- _EXERCISE PROMPT_
Your job with the data below is to output exactly the lines from the one holding "Z7_7QGCHA41LODH60A3OQA8RN14H3" down to the one holding "অভিষেক বন্দ্যোপাধ্যায় সম্পর্কে", both included, and no others.

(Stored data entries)
▶

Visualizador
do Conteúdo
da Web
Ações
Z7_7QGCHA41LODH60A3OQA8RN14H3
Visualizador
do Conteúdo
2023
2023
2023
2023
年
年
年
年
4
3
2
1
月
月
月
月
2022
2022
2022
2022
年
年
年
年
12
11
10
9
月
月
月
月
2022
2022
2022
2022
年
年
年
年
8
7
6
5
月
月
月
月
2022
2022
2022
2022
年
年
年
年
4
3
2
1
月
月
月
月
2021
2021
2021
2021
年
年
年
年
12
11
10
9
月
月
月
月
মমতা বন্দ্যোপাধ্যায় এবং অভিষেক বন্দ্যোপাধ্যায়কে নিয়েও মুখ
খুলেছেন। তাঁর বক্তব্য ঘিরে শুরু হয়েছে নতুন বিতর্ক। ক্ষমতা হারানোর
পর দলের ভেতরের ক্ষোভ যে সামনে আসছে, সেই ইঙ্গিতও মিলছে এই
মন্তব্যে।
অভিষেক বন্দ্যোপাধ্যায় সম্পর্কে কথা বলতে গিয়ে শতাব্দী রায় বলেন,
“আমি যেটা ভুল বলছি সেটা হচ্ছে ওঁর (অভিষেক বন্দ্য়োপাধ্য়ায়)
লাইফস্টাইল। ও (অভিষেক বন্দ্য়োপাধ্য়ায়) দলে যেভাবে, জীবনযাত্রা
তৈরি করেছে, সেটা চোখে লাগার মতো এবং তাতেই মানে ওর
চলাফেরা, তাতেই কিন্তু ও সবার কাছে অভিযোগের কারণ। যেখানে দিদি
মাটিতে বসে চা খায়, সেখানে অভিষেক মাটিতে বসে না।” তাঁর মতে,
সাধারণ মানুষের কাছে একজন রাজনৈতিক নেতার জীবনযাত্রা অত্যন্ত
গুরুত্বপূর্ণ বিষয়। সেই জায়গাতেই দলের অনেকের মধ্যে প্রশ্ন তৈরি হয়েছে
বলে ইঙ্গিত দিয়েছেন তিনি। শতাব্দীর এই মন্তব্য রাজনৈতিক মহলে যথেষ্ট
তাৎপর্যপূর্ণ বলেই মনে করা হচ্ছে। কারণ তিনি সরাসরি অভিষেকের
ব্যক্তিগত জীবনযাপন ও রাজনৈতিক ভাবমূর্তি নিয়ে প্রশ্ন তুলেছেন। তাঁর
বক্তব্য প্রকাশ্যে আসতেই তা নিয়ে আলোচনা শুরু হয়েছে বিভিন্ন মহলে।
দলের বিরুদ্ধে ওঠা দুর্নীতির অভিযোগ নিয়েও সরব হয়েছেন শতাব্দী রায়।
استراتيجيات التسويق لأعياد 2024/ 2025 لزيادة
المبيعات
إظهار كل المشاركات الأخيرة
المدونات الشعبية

◀

- _RESPONSE_
Z7_7QGCHA41LODH60A3OQA8RN14H3
Visualizador
do Conteúdo
2023
2023
2023
2023
年
年
年
年
4
3
2
1
月
月
月
月
2022
2022
2022
2022
年
年
年
年
12
11
10
9
月
月
月
月
2022
2022
2022
2022
年
年
年
年
8
7
6
5
月
月
月
月
2022
2022
2022
2022
年
年
年
年
4
3
2
1
月
月
月
月
2021
2021
2021
2021
年
年
年
年
12
11
10
9
月
月
月
月
মমতা বন্দ্যোপাধ্যায় এবং অভিষেক বন্দ্যোপাধ্যায়কে নিয়েও মুখ
খুলেছেন। তাঁর বক্তব্য ঘিরে শুরু হয়েছে নতুন বিতর্ক। ক্ষমতা হারানোর
পর দলের ভেতরের ক্ষোভ যে সামনে আসছে, সেই ইঙ্গিতও মিলছে এই
মন্তব্যে।
অভিষেক বন্দ্যোপাধ্যায় সম্পর্কে কথা বলতে গিয়ে শতাব্দী রায় বলেন,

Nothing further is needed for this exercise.